Bottoms-Up Semantics by Agile XML

On XML.com, Micah Dubinko summarizes some interesting conversations surrounding agile development and XML. I think there is something to the “agile development” idea. It’s kind of like bottoms-up, instead of top-down. The top-down approach, of course, is the Semantic Web. In particular, the technology RDF. RDF was created for knowledge representation, and if you scroll […]

On XML.com, Micah Dubinko summarizes some interesting conversations surrounding agile development and XML.

I think there is something to the “agile development” idea. It’s kind of like bottoms-up, instead of top-down.

The top-down approach, of course, is the Semantic Web. In particular, the technology RDF. RDF was created for knowledge representation, and if you scroll down a bit on the Semantic Web roadmap you’ll come to a graph that shows you an idea of how that works. You can make assertions about things, using subjects, verbs, and objects.

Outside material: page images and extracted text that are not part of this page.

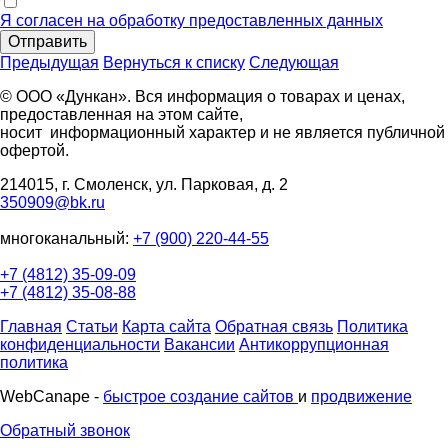
Я согласен на обработку предоставленных данных
Отправить
Предыдущая
Вернуться к списку
Следующая
© ООО «Дункан». Вся информация о товарах и ценах,
предоставленная на этом сайте,
носит информационный характер и не является публичной
офертой.
214015, г. Смоленск, ул. Парковая, д. 2
350909@bk.ru
многоканальный:
+7 (900) 220-44-55
+7 (4812) 35-09-09
+7 (4812) 35-08-88
Главная
Статьи
Карта сайта
Обратная связь
Политика
конфиденциальности
Вакансии
Антикоррупционная
политика
WebCanape -
быстрое создание сайтов
и
продвижение
Обратный звонок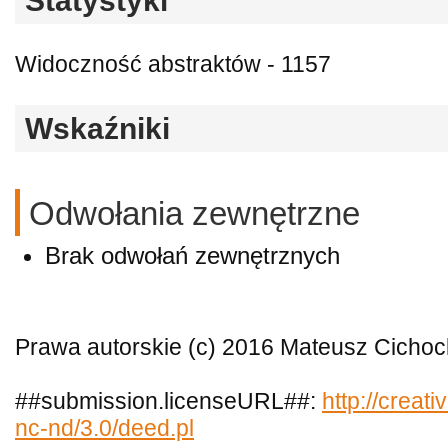
Statystyki
Widoczność abstraktów - 1157
Wskaźniki
Odwołania zewnętrzne
Brak odwołań zewnętrznych
Prawa autorskie (c) 2016 Mateusz Cichoc
##submission.licenseURL##:
http://creat
nc-nd/3.0/deed.pl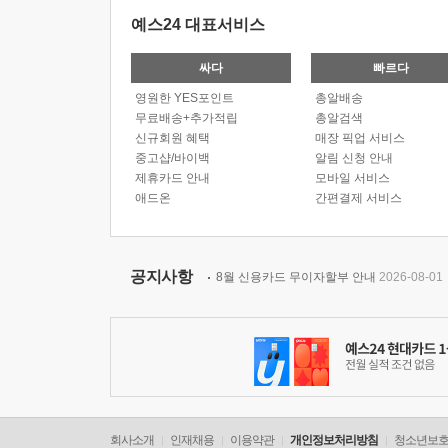
예스24 대표서비스
싸다
빠르다
영원한 YES포인트
총알배송
무료배송+추가적립
총알검색
신규회원 혜택
매장 픽업 서비스
중고샵/바이백
알림 신청 안내
제휴카드 안내
모바일 서비스
애드온
간편결제 서비스
공지사항
8월 신용카드 무이자할부 안내
2026-08-01
회사소개
인재채용
이용약관
개인정보처리방침
청소년보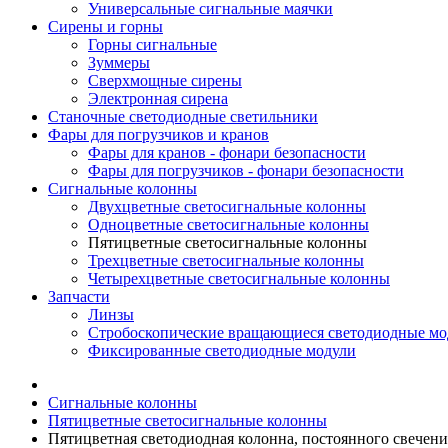
Универсальные сигнальные маячки
Сирены и горны
Горны сигнальные
Зуммеры
Сверхмощные сирены
Электронная сирена
Станочные светодиодные светильники
Фары для погрузчиков и кранов
Фары для кранов - фонари безопасности
Фары для погрузчиков - фонари безопасности
Сигнальные колонны
Двухцветные светосигнальные колонны
Одноцветные светосигнальные колонны
Пятицветные светосигнальные колонны
Трехцветные светосигнальные колонны
Четырехцветные светосигнальные колонны
Запчасти
Линзы
Стробоскопические вращающиеся светодиодные мо
Фиксированные светодиодные модули
Сигнальные колонны
Пятицветные светосигнальные колонны
Пятицветная светодиодная колонна, постоянного свечен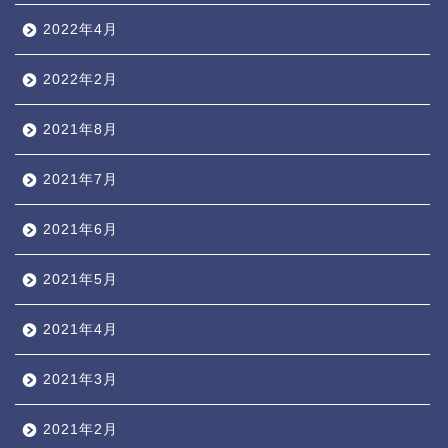
2022年4月
2022年2月
2021年8月
2021年7月
2021年6月
2021年5月
2021年4月
2021年3月
2021年2月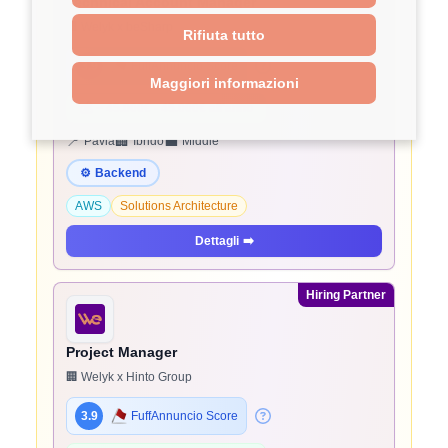
Technical Account Manager
🏢 Welyk x beSharp
Rifiuta tutto
3.9
FuffAnnuncio Score
Maggiori informazioni
💰
~ 45.000€ - 45.000€ all'anno
📍
🏢
💼
Pavia
Ibrido
Middle
⚙️
Backend
AWS
Solutions Architecture
Dettagli
➡️
Hiring Partner
Project Manager
🏢 Welyk x Hinto Group
3.9
FuffAnnuncio Score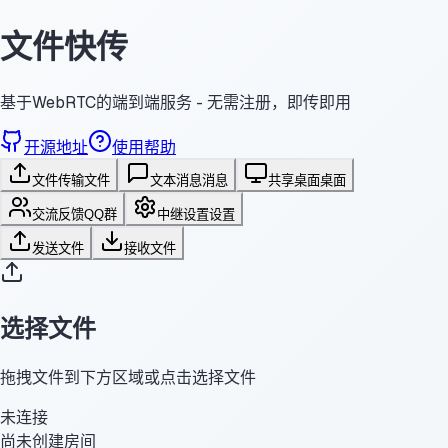
文件快传
基于WebRTC的端到端服务 - 无需注册，即传即用
开源地址
使用帮助
文件传输
文件
文本消息
消息
共享桌面
桌面
交流反馈
QQ群
中继设置
设置
发送文件
接收文件
选择文件
拖拽文件到下方区域或点击选择文件
未连接
尚未创建房间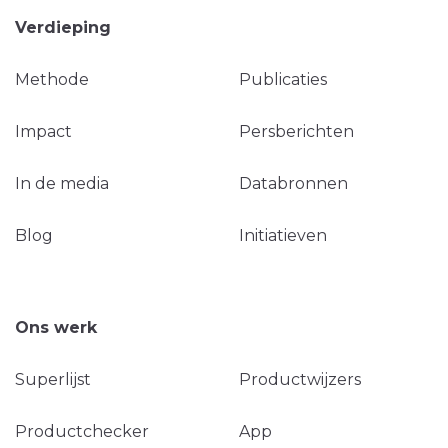
Verdieping
Methode
Publicaties
Impact
Persberichten
In de media
Databronnen
Blog
Initiatieven
Ons werk
Superlijst
Productwijzers
Productchecker
App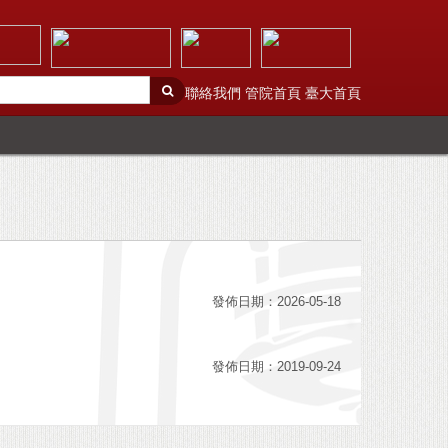
聯絡我們
管院首頁
臺大首頁
發佈日期：2026-05-18
發佈日期：2019-09-24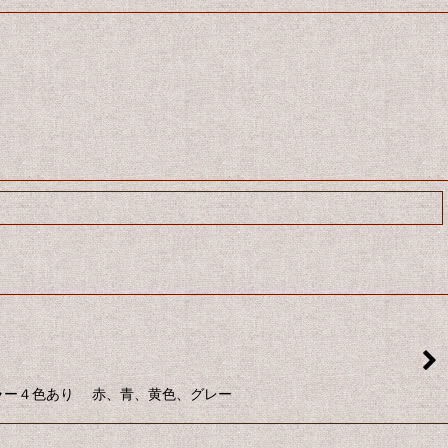
カラー４色あり 赤、青、黄色、グレー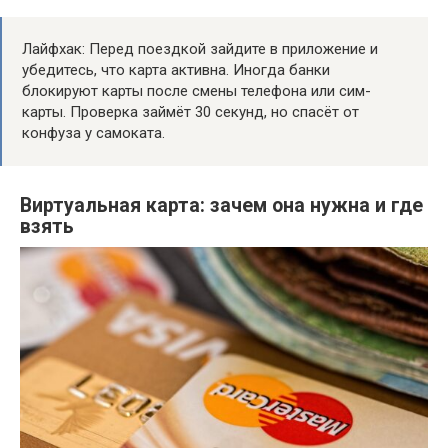
Лайфхак: Перед поездкой зайдите в приложение и
убедитесь, что карта активна. Иногда банки
блокируют карты после смены телефона или сим-
карты. Проверка займёт 30 секунд, но спасёт от
конфуза у самоката.
Виртуальная карта: зачем она нужна и где
взять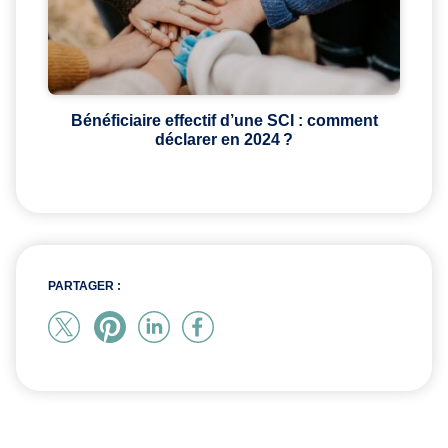
Bénéficiaire effectif d’une SCI : comment
déclarer en 2024 ?
PARTAGER :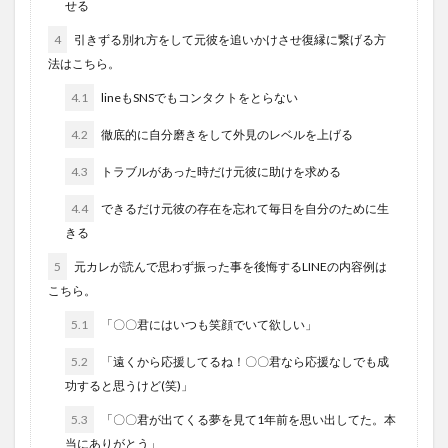
せる
4
引きずる別れ方をして元彼を追いかけさせ復縁に繋げる方
法はこちら。
4.1
lineもSNSでもコンタクトをとらない
4.2
徹底的に自分磨きをして外見のレベルを上げる
4.3
トラブルがあった時だけ元彼に助けを求める
4.4
できるだけ元彼の存在を忘れて毎日を自分のために生
きる
5
元カレが読んで思わず振った事を後悔するLINEの内容例は
こちら。
5.1
「〇〇君にはいつも笑顔でいて欲しい」
5.2
「遠くから応援してるね！〇〇君なら応援なしでも成
功すると思うけど(笑)」
5.3
「〇〇君が出てくる夢を見て1年前を思い出してた。本
当にありがとう」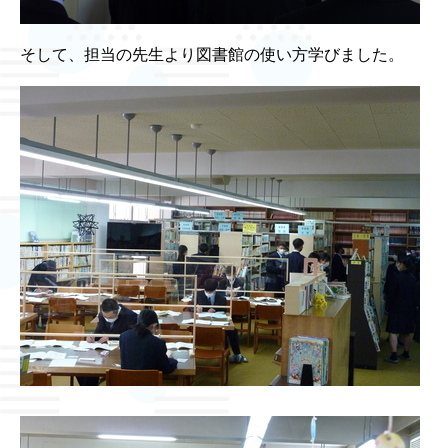
そして、担当の先生より図書館の使い方学びました。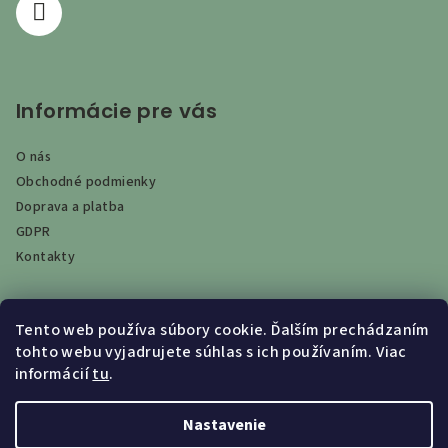
Informácie pre vás
O nás
Obchodné podmienky
Doprava a platba
GDPR
Kontakty
Tento web používa súbory cookie. Ďalším prechádzaním
Vyhľadávanie
tohto webu vyjadrujete súhlas s ich používaním. Viac
informácií
tu
.
Hľadať
Nastavenie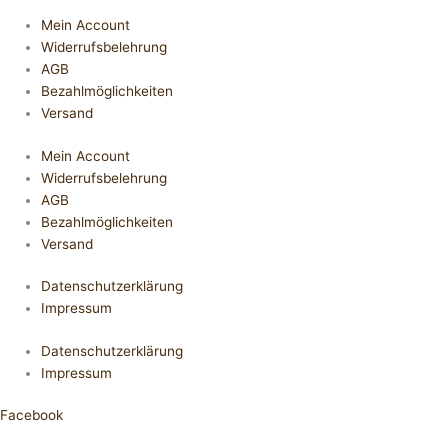
Mein Account
Widerrufsbelehrung
AGB
Bezahlmöglichkeiten
Versand
Mein Account
Widerrufsbelehrung
AGB
Bezahlmöglichkeiten
Versand
Datenschutzerklärung
Impressum
Datenschutzerklärung
Impressum
Facebook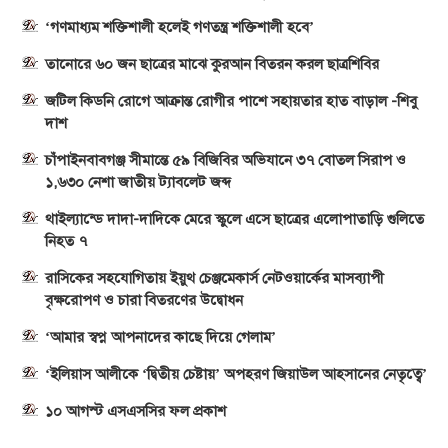
‘গণমাধ্যম শক্তিশালী হলেই গণতন্ত্র শক্তিশালী হবে’
তানোরে ৬০ জন ছাত্রের মাঝে কুরআন বিতরন করল ছাত্রশিবির
জটিল কিডনি রোগে আক্রান্ত রোগীর পাশে সহায়তার হাত বাড়াল -শিবু
দাশ
চাঁপাইনবাবগঞ্জ সীমান্তে ৫৯ বিজিবির অভিযানে ৩৭ বোতল সিরাপ ও
১,৬৩০ নেশা জাতীয় ট্যাবলেট জব্দ
থাইল্যান্ডে দাদা-দাদিকে মেরে স্কুলে এসে ছাত্রের এলোপাতাড়ি গুলিতে
নিহত ৭
রাসিকের সহযোগিতায় ইয়ুথ চেঞ্জমেকার্স নেটওয়ার্কের মাসব্যাপী
বৃক্ষরোপণ ও চারা বিতরণের উদ্বোধন
‘আমার স্বপ্ন আপনাদের কাছে দিয়ে গেলাম’
‘ইলিয়াস আলীকে ‘দ্বিতীয় চেষ্টায়’ অপহরণ জিয়াউল আহসানের নেতৃত্বে’
১০ আগস্ট এসএসসির ফল প্রকাশ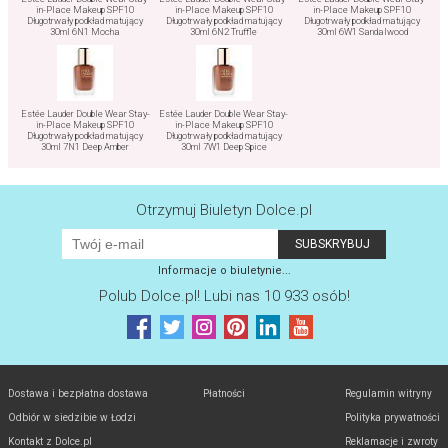
in-Place Makeup SPF10
in-Place Makeup SPF10
in-Place Makeup SPF10
Długotrwały podkład matujący
Długotrwały podkład matujący
Długotrwały podkład matujący
30ml 6N1 Mocha
30ml 6N2 Truffle
30ml 6W1 Sandalwood
Estée Lauder Double Wear Stay-
Estée Lauder Double Wear Stay-
in-Place Makeup SPF10
in-Place Makeup SPF10
Długotrwały podkład matujący
Długotrwały podkład matujący
30ml 7N1 Deep Amber
30ml 7W1 Deep Spice
Otrzymuj Biuletyn Dolce.pl
Informacje o biuletynie...
Polub
Dolce.pl
! Lubi nas 10 933 osób!
Dostawa i bezpłatna dostawa
Płatności
Regulamin witryny
Odbiór w siedzibie w Łodzi
Polityka prywatności
Kontakt z Dolce.pl
Reklamacje i zwroty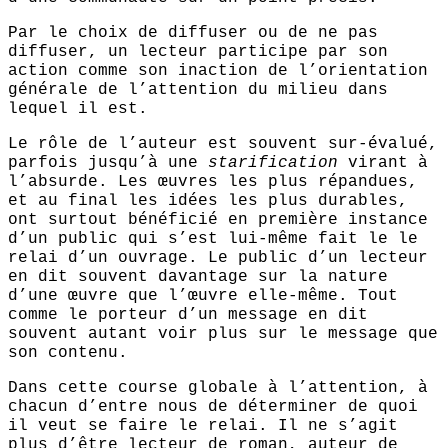
Par le choix de diffuser ou de ne pas
diffuser, un lecteur participe par son
action comme son inaction de l’orientation
générale de l’attention du milieu dans
lequel il est.
Le rôle de l’auteur est souvent sur-évalué,
parfois jusqu’à une
starification
virant à
l’absurde. Les œuvres les plus répandues,
et au final les idées les plus durables,
ont surtout bénéficié en première instance
d’un public qui s’est lui-même fait le le
relai d’un ouvrage. Le public d’un lecteur
en dit souvent davantage sur la nature
d’une œuvre que l’œuvre elle-même. Tout
comme le porteur d’un message en dit
souvent autant voir plus sur le message que
son contenu.
Dans cette course globale à l’attention, à
chacun d’entre nous de déterminer de quoi
il veut se faire le relai. Il ne s’agit
plus d’être lecteur de roman, auteur de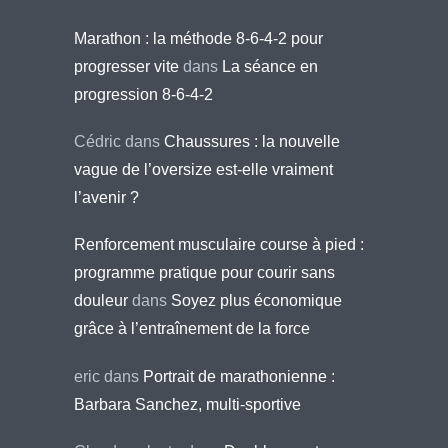
Marathon : la méthode 8-6-4-2 pour
progresser vite
dans
La séance en
progression 8-6-4-2
Cédric
dans
Chaussures : la nouvelle
vague de l’oversize est-elle vraiment
l’avenir ?
Renforcement musculaire course à pied :
programme pratique pour courir sans
douleur
dans
Soyez plus économique
grâce à l’entraînement de la force
eric
dans
Portrait de marathonienne :
Barbara Sanchez, multi-sportive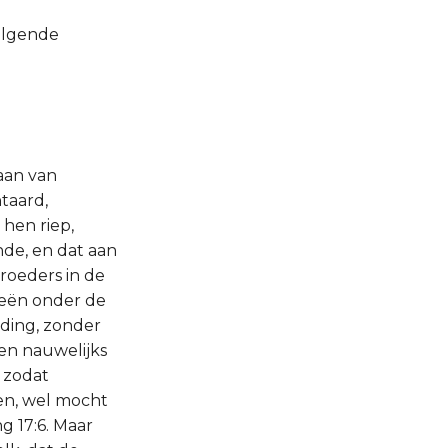
volgende
gaan van
taard,
hen riep,
nde, en dat aan
roeders in de
eeën onder de
ding, zonder
den nauwelijks
 zodat
gen, wel mocht
g 17:6. Maar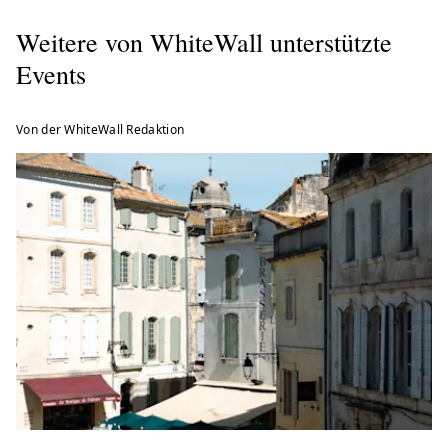
Weitere von WhiteWall unterstützte
Events
Von der WhiteWall Redaktion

The problem is that this is over the heads of most people, including myself. I think it is wonderfully interesting, but I couldn’t build a system with it. I wonder if this is the general feeling…for one thing we have no great application showing the value of this. I think we will eventually, but developers often need to see the end-goal before something really catches on.

So, in the meantime we’ll use agile formats that slowly build toward the vision outlined by the Tim Berners-Lee and the Semantic Web folks. We’ll use Relax NG over XML Schema, and RSS over XHTML. How many of you browse nowadays without seeing any XHTML documents, other than the snippets embedded in an RSS file?